Extracted material
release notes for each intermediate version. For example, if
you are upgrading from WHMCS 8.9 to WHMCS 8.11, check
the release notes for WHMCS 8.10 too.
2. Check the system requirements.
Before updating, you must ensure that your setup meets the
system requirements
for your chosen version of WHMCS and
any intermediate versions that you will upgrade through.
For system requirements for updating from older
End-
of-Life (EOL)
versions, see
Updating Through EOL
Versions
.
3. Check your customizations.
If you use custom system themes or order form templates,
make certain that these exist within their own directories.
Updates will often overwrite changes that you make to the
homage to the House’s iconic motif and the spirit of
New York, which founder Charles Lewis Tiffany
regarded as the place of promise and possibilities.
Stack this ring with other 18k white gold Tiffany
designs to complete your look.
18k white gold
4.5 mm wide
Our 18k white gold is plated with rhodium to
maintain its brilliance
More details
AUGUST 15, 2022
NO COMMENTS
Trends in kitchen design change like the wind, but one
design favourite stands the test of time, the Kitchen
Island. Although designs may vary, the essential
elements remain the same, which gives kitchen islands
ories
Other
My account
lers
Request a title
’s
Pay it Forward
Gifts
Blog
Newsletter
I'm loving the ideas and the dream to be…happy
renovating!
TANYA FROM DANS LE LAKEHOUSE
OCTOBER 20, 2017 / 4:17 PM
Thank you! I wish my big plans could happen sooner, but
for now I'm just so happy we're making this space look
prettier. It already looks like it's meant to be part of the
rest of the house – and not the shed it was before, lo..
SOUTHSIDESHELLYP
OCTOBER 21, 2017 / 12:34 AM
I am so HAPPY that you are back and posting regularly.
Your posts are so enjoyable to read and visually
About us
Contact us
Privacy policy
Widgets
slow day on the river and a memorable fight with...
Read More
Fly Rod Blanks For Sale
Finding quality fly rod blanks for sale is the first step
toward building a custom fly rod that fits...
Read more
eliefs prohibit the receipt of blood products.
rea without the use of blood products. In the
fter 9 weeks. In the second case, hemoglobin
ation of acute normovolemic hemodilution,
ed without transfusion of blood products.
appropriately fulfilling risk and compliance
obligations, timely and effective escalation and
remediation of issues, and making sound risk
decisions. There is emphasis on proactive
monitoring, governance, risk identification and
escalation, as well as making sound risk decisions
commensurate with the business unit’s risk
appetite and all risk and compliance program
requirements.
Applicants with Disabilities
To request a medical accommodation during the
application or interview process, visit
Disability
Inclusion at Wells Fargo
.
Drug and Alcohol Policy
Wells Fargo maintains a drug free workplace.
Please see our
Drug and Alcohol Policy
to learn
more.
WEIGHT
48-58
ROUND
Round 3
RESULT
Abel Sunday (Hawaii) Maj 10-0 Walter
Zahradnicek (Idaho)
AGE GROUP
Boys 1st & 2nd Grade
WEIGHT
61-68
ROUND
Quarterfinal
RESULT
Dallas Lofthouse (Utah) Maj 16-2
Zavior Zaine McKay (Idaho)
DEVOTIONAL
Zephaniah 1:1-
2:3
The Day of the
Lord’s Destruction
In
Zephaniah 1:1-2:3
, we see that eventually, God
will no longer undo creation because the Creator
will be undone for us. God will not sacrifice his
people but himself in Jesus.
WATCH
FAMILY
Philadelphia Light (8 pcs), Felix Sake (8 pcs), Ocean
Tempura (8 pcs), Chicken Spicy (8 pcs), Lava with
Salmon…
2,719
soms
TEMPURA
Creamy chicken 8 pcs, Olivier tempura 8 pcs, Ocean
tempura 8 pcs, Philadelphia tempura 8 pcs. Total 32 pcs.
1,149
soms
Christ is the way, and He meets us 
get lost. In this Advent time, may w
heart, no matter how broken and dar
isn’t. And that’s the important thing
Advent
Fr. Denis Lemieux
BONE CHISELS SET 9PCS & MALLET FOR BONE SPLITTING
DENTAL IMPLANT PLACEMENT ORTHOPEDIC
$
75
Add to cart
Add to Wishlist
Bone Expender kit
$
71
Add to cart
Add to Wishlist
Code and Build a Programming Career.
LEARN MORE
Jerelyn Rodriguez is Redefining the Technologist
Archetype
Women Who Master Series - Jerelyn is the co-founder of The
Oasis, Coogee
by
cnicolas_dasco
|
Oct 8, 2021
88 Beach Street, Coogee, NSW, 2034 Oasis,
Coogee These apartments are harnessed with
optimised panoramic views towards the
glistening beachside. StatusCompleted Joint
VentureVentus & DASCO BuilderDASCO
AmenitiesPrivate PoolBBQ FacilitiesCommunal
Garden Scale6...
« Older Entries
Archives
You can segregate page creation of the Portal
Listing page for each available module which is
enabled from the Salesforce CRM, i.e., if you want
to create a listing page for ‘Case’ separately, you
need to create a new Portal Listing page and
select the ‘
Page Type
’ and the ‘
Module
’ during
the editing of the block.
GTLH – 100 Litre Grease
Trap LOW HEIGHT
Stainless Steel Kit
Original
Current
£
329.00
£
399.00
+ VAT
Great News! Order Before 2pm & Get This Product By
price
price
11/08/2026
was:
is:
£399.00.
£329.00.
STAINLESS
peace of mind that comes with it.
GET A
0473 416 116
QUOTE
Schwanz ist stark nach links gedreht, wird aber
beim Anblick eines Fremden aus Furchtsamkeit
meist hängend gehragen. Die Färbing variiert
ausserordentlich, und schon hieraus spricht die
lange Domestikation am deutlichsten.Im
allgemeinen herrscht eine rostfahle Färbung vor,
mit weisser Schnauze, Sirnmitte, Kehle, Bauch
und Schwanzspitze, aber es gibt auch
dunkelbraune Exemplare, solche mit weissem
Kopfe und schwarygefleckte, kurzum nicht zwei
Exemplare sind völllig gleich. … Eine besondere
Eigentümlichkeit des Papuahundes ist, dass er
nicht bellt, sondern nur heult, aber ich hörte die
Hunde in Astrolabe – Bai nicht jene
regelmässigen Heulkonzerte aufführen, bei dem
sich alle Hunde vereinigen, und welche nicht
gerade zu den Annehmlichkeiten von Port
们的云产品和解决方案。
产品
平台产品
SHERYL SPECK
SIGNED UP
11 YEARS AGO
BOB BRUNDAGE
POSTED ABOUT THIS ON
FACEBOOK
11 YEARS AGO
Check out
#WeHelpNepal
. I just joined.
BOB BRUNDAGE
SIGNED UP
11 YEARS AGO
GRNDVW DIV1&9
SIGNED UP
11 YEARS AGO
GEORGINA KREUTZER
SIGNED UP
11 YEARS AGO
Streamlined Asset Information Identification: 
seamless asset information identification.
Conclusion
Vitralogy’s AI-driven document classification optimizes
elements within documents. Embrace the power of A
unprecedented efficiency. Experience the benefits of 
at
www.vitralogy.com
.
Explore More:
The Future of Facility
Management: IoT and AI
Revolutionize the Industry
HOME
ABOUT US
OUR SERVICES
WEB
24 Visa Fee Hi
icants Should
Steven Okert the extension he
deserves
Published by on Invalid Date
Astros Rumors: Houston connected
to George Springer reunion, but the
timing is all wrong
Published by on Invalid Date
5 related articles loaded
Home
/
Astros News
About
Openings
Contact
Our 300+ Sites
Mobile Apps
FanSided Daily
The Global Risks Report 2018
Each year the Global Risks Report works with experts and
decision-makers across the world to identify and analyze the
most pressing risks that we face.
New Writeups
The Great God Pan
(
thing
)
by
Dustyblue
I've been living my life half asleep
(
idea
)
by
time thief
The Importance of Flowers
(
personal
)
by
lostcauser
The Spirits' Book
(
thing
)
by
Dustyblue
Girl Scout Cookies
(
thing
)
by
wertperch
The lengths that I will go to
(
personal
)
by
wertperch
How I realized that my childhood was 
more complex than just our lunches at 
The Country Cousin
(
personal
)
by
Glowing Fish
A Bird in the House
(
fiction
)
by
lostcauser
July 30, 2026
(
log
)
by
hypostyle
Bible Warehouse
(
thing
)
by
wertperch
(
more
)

Exercise prompt
Restate the data above word for word.

Response to the exercise
release notes for each intermediate version. For example, if
you are upgrading from WHMCS 8.9 to WHMCS 8.11, check
the release notes for WHMCS 8.10 too.
2. Check the system requirements.
Before updating, you must ensure that your setup meets the
system requirements
for your chosen version of WHMCS and
any intermediate versions that you will upgrade through.
For system requirements for updating from older
End-
of-Life (EOL)
versions, see
Updating Through EOL
Versions
.
3. Check your customizations.
If you use custom system themes or order form templates,
make certain that these exist within their own directories.
Updates will often overwrite changes that you make to the
homage to the House’s iconic motif and the spirit of
New York, which founder Charles Lewis Tiffany
regarded as the place of promise and possibilities.
Stack this ring with other 18k white gold Tiffany
designs to complete your look.
18k white gold
4.5 mm wide
Our 18k white gold is plated with rhodium to
maintain its brilliance
More details
AUGUST 15, 2022
NO COMMENTS
Trends in kitchen design change like the wind, but one
design favourite stands the test of time, the Kitchen
Island. Although designs may vary, the essential
elements remain the same, which gives kitchen islands
ories
Other
My account
lers
Request a title
’s
Pay it Forward
Gifts
Blog
Newsletter
I'm loving the ideas and the dream to be…happy
renovating!
TANYA FROM DANS LE LAKEHOUSE
OCTOBER 20, 2017 / 4:17 PM
Thank you! I wish my big plans could happen sooner, but
for now I'm just so happy we're making this space look
prettier. It already looks like it's meant to be part of the
rest of the house – and not the shed it was before, lo..
SOUTHSIDESHELLYP
OCTOBER 21, 2017 / 12:34 AM
I am so HAPPY that you are back and posting regularly.
Your posts are so enjoyable to read and visually
About us
Contact us
Privacy policy
Widgets
slow day on the river and a memorable fight with...
Read More
Fly Rod Blanks For Sale
Finding quality fly rod blanks for sale is the first step
toward building a custom fly rod that fits...
Read more
eliefs prohibit the receipt of blood products.
rea without the use of blood products. In the
fter 9 weeks. In the second case, hemoglobin
ation of acute normovolemic hemodilution,
ed without transfusion of blood products.
appropriately fulfilling risk and compliance
obligations, timely and effective escalation and
remediation of issues, and making sound risk
decisions. There is emphasis on proactive
monitoring, governance, risk identification and
escalation, as well as making sound risk decisions
commensurate with the business unit’s risk
appetite and all risk and compliance program
requirements.
Applicants with Disabilities
To request a medical accommodation during the
application or interview process, visit
Disability
Inclusion at Wells Fargo
.
Drug and Alcohol Policy
Wells Fargo maintains a drug free workplace.
Please see our
Drug and Alcohol Policy
to learn
more.
WEIGHT
48-58
ROUND
Round 3
RESULT
Abel Sunday (Hawaii) Maj 10-0 Walter
Zahradnicek (Idaho)
AGE GROUP
Boys 1st & 2nd Grade
WEIGHT
61-68
ROUND
Quarterfinal
RESULT
Dallas Lofthouse (Utah) Maj 16-2
Zavior Zaine McKay (Idaho)
DEVOTIONAL
Zephaniah 1:1-
2:3
The Day of the
Lord’s Destruction
In
Zephaniah 1:1-2:3
, we see that eventually, God
will no longer undo creation because the Creator
will be undone for us. God will not sacrifice his
people but himself in Jesus.
WATCH
FAMILY
Philadelphia Light (8 pcs), Felix Sake (8 pcs), Ocean
Tempura (8 pcs), Chicken Spicy (8 pcs), Lava with
Salmon…
2,719
soms
TEMPURA
Creamy chicken 8 pcs, Olivier tempura 8 pcs, Ocean
tempura 8 pcs, Philadelphia tempura 8 pcs. Total 32 pcs.
1,149
soms
Christ is the way, and He meets us 
get lost. In this Advent time, may w
heart, no matter how broken and dar
isn’t. And that’s the important thing
Advent
Fr. Denis Lemieux
BONE CHISELS SET 9PCS & MALLET FOR BONE SPLITTING
DENTAL IMPLANT PLACEMENT ORTHOPEDIC
$
75
Add to cart
Add to Wishlist
Bone Expender kit
$
71
Add to cart
Add to Wishlist
Code and Build a Programming Career.
LEARN MORE
Jerelyn Rodriguez is Redefining the Technologist
Archetype
Women Who Master Series - Jerelyn is the co-founder of The
Oasis, Coogee
by
cnicolas_dasco
|
Oct 8, 2021
88 Beach Street, Coogee, NSW, 2034 Oasis,
Coogee These apartments are harnessed with
optimised panoramic views towards the
glistening beachside. StatusCompleted Joint
VentureVentus & DASCO BuilderDASCO
AmenitiesPrivate PoolBBQ FacilitiesCommunal
Garden Scale6...
« Older Entries
Archives
You can segregate page creation of the Portal
Listing page for each available module which is
enabled from the Salesforce CRM, i.e., if you want
to create a listing page for ‘Case’ separately, you
need to create a new Portal Listing page and
select the ‘
Page Type
’ and the ‘
Module
’ during
the editing of the block.
GTLH – 100 Litre Grease
Trap LOW HEIGHT
Stainless Steel Kit
Original
Current
£
329.00
£
399.00
+ VAT
Great News! Order Before 2pm & Get This Product By
price
price
11/08/2026
was:
is:
£399.00.
£329.00.
STAINLESS
peace of mind that comes with it.
GET A
0473 416 116
QUOTE
Schwanz ist stark nach links gedreht, wird aber
beim Anblick eines Fremden aus Furchtsamkeit
meist hängend gehragen. Die Färbing variiert
ausserordentlich, und schon hieraus spricht die
lange Domestikation am deutlichsten.Im
allgemeinen herrscht eine rostfahle Färbung vor,
mit weisser Schnauze, Sirnmitte, Kehle, Bauch
und Schwanzspitze, aber es gibt auch
dunkelbraune Exemplare, solche mit weissem
Kopfe und schwarygefleckte, kurzum nicht zwei
Exemplare sind völllig gleich. … Eine besondere
Eigentümlichkeit des Papuahundes ist, dass er
nicht bellt, sondern nur heult, aber ich hörte die
Hunde in Astrolabe – Bai nicht jene
regelmässigen Heulkonzerte aufführen, bei dem
sich alle Hunde vereinigen, und welche nicht
gerade zu den Annehmlichkeiten von Port
们的云产品和解决方案。
产品
平台产品
SHERYL SPECK
SIGNED UP
11 YEARS AGO
BOB BRUNDAGE
POSTED ABOUT THIS ON
FACEBOOK
11 YEARS AGO
Check out
#WeHelpNepal
. I just joined.
BOB BRUNDAGE
SIGNED UP
11 YEARS AGO
GRNDVW DIV1&9
SIGNED UP
11 YEARS AGO
GEORGINA KREUTZER
SIGNED UP
11 YEARS AGO
Streamlined Asset Information Identification: 
seamless asset information identification.
Conclusion
Vitralogy’s AI-driven document classification optimizes
elements within documents. Embrace the power of A
unprecedented efficiency. Experience the benefits of 
at
www.vitralogy.com
.
Explore More:
The Future of Facility
Management: IoT and AI
Revolutionize the Industry
HOME
ABOUT US
OUR SERVICES
WEB
24 Visa Fee Hi
icants Should
Steven Okert the extension he
deserves
Published by on Invalid Date
Astros Rumors: Houston connected
to George Springer reunion, but the
timing is all wrong
Published by on Invalid Date
5 related articles loaded
Home
/
Astros News
About
Openings
Contact
Our 300+ Sites
Mobile Apps
FanSided Daily
The Global Risks Report 2018
Each year the Global Risks Report works with experts and
decision-makers across the world to identify and analyze the
most pressing risks that we face.
New Writeups
The Great God Pan
(
thing
)
by
Dustyblue
I've been living my life half asleep
(
idea
)
by
time thief
The Importance of Flowers
(
personal
)
by
lostcauser
The Spirits' Book
(
thing
)
by
Dustyblue
Girl Scout Cookies
(
thing
)
by
wertperch
The lengths that I will go to
(
personal
)
by
wertperch
How I realized that my childhood was 
more complex than just our lunches at 
The Country Cousin
(
personal
)
by
Glowing Fish
A Bird in the House
(
fiction
)
by
lostcauser
July 30, 2026
(
log
)
by
hypostyle
Bible Warehouse
(
thing
)
by
wertperch
(
more
)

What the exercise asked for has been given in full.